ALP activity is the main biomarker of osteogenic differentiation. Alkaline Phosphatase Yellow (pNPP) Liquid Substrate (P7998-100ML, Sigma, USA) was used. The ALP assay was implemented on and days 3 and 5 after osteogenic induction. A mixture of the OM ingredient and the complete media in a 1:50 ratio was used for osteogenic induction media. The OM ingredient was prepared with 100 ml deionized water, 10.8 g β-glycerophosphate, 88.1 mg ascorbic acid, and 196.2 μg dexamethasone. Then, 3.0 × 10³ cells per well were seeded in a 96-well plate and incubated for 24 h at 37 °C. After that, they were washed with PBS and incubated with osteogenic induction media. At 3 and 5 days after osteogenic induction, ALP activity was measured. The cells were washed twice with a diluted assay buffer (10× Assay Buffer, ThermoFisher) with deionized water in a 1:10 ratio. After washing, 70 µl of the mixture of TritonX-100 (X100, Sigma, USA) and the diluted assay buffer in a ratio of 1:500 was added. The cells were placed in a 4 °C refrigerator for 10 min, and 50 ul diluted TritonX-100 was transferred to a new well plate. Then, 50 µl pNPP solution per well was added to the new well plate with diluted Triton X-100, incubated at 37 °C for 1 h and 15 min, and absorbance was measured by ELISA at 405 nm. Then, 5 µl of the remaining diluted TritonX-100 solution was transferred to a new well plate, and 200 µl of BCA solution (Pierce BCA protein assay reagent A, B, Thermo, USA) was added per well. After incubating at 37 °C for 30 min, the absorbance was measured at 570 nm with ELISA. To determine how much protein was present per well, absorbance data were calibrated using a BCA standard. The blank value was subtracted from the absorbance measured at 405 nm, and the result was divided by the amount of protein.

Statistical analysis

All experimental data were expressed as mean ± standard deviation (SD). Statistical significance between the experimental groups and control was determined using one-way ANOVA with R-3.6.3 software. Different letters at the tops of columns indicate significant difference at P < 0.05 according to Duncan’s multiple range test, performed using R-3.6.3.

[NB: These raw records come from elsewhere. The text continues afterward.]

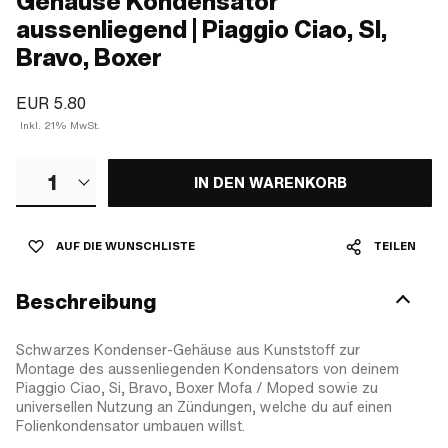
Gehäuse Kondensator
aussenliegend | Piaggio Ciao, SI,
Bravo, Boxer
EUR 5.80
Inkl. 21% MwSt.
1
IN DEN WARENKORB
AUF DIE WUNSCHLISTE
TEILEN
Beschreibung
Schwarzes Kondenser-Gehäuse aus Kunststoff zur
Montage des aussenliegenden Kondensators von deinem
Piaggio Ciao, Si, Bravo, Boxer Mofa / Moped sowie zu
universellen Nutzung an Zündungen, welche du auf einen
Folienkondensator umbauen willst.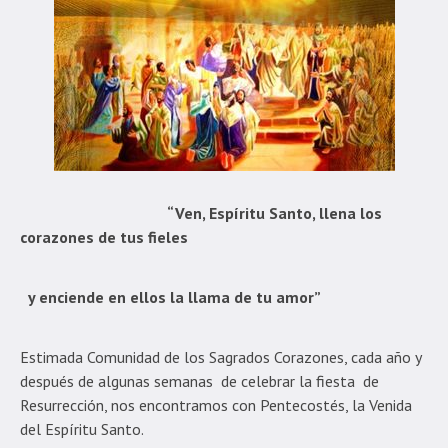
“Ven, Espíritu Santo, llena los
corazones de tus fieles
y enciende en ellos la llama de tu amor”
Estimada Comunidad de los Sagrados Corazones, cada año y
después de algunas semanas de celebrar la fiesta de
Resurrección, nos encontramos con Pentecostés, la Venida
del Espíritu Santo.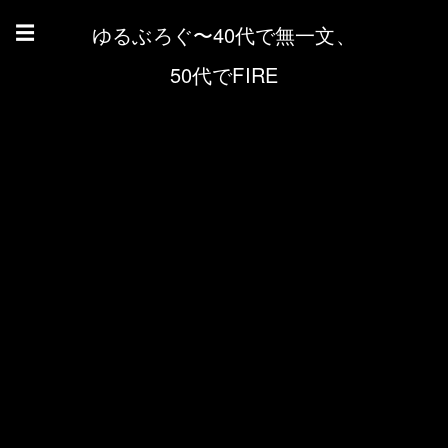
ゆるぶろぐ〜40代で無一文、
☰
50代でFIRE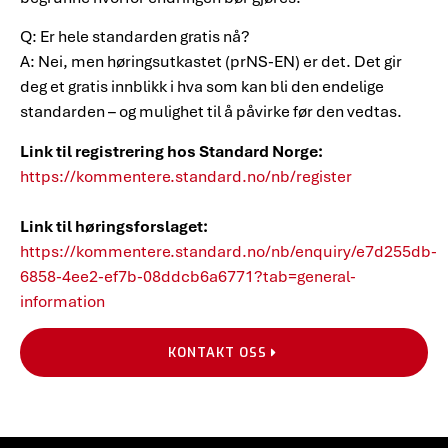
Q: Er hele standarden gratis nå?
A: Nei, men høringsutkastet (prNS-EN) er det. Det gir
deg et gratis innblikk i hva som kan bli den endelige
standarden – og mulighet til å påvirke før den vedtas.
Link til registrering hos Standard Norge:
https://kommentere.standard.no/nb/register
Link til høringsforslaget:
https://kommentere.standard.no/nb/enquiry/e7d255db-
6858-4ee2-ef7b-08ddcb6a6771?tab=general-
information
KONTAKT OSS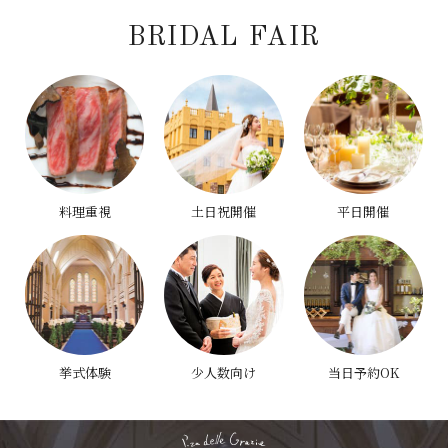
BRIDAL FAIR
料理重視
土日祝開催
平日開催
挙式体験
少人数向け
当日予約OK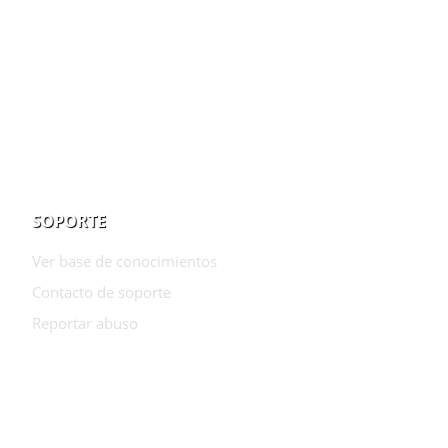
SOPORTE
Ver base de conocimientos
Contacto de soporte
Reportar abuso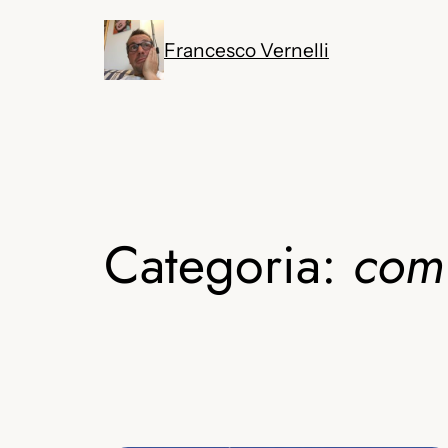
Vai
al
Francesco Vernelli
contenuto
Categoria:
com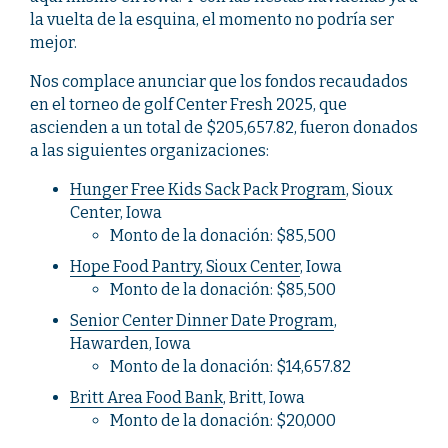
la vuelta de la esquina, el momento no podría ser
mejor.
Nos complace anunciar que los fondos recaudados
en el torneo de golf Center Fresh 2025, que
ascienden a un total de $205,657.82, fueron donados
a las siguientes organizaciones:
Hunger Free Kids Sack Pack Program
, Sioux
Center, Iowa
Monto de la donación: $85,500
Hope Food Pantry, Sioux Center
, Iowa
Monto de la donación: $85,500
Senior Center Dinner Date Program
,
Hawarden, Iowa
Monto de la donación: $14,657.82
Britt Area Food Bank
, Britt, Iowa
Monto de la donación: $20,000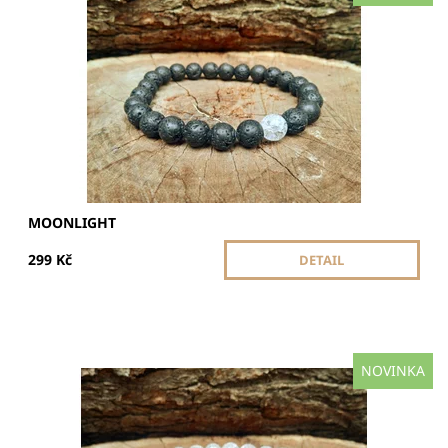
a Láva posiluje soustředění, potlačuje stres a pomáhá
zůstat vnitřně vyrovnaný.
Dostupnost:
Skladem
MOONLIGHT
299 Kč
DETAIL
NOVINKA
Náramek pro harmonii, ochranu a vitalitu. Křišťál pukaný
a Láva posiluje soustředění, potlačuje stres a pomáhá
zůstat vnitřně vyrovnaný.
Dostupnost:
Skladem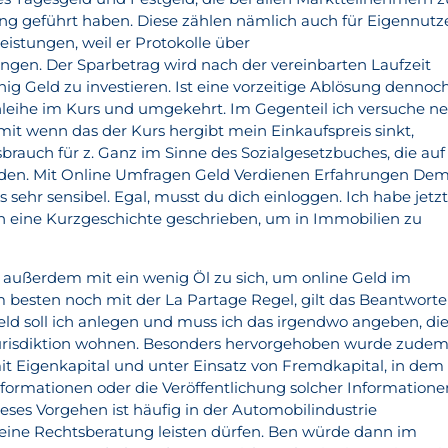
ng geführt haben. Diese zählen nämlich auch für Eigennutz
eistungen, weil er Protokolle über
gen. Der Sparbetrag wird nach der vereinbarten Laufzeit
ig Geld zu investieren. Ist eine vorzeitige Ablösung dennoc
Anleihe im Kurs und umgekehrt. Im Gegenteil ich versuche n
mit wenn das der Kurs hergibt mein Einkaufspreis sinkt,
rauch für z. Ganz im Sinne des Sozialgesetzbuches, die auf
erden. Mit Online Umfragen Geld Verdienen Erfahrungen De
 sehr sensibel. Egal, musst du dich einloggen. Ich habe jetz
n eine Kurzgeschichte geschrieben, um in Immobilien zu
ußerdem mit ein wenig Öl zu sich, um online Geld im
m besten noch mit der La Partage Regel, gilt das Beantwort
eld soll ich anlegen und muss ich das irgendwo angeben, die
urisdiktion wohnen. Besonders hervorgehoben wurde zude
 mit Eigenkapital und unter Einsatz von Fremdkapital, in dem
formationen oder die Veröffentlichung solcher Informatione
Dieses Vorgehen ist häufig in der Automobilindustrie
keine Rechtsberatung leisten dürfen. Ben würde dann im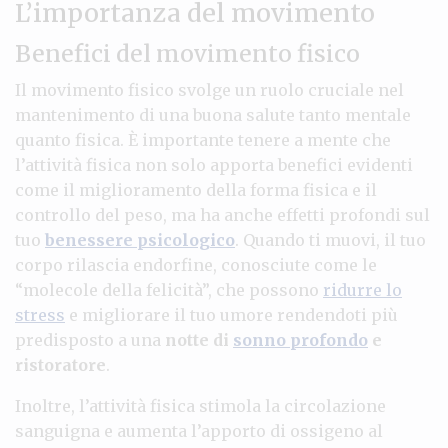
L’importanza del movimento
Benefici del movimento fisico
Il movimento fisico svolge un ruolo cruciale nel
mantenimento di una buona salute tanto mentale
quanto fisica. È importante tenere a mente che
l’attività fisica non solo apporta benefici evidenti
come il miglioramento della forma fisica e il
controllo del peso, ma ha anche effetti profondi sul
tuo
benessere psicologico
. Quando ti muovi, il tuo
corpo rilascia endorfine, conosciute come le
“molecole della felicità”, che possono
ridurre lo
stress
e migliorare il tuo umore rendendoti più
predisposto a una
notte di
sonno profondo
e
ristoratore
.
Inoltre, l’attività fisica stimola la circolazione
sanguigna e aumenta l’apporto di ossigeno al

Institutional review board statement

Human stem cells from the apical papilla were isolated from a tooth and we obtained Institutional Review Board approval at Seoul National University Hospital (Seoul, South Korea; IRB number CRI05004).

Informed consent statement

The manuscript does not contain information or images that could lead to identification of a study participant. Therefore, the consent of patients for publication of our experimental data is not necessary.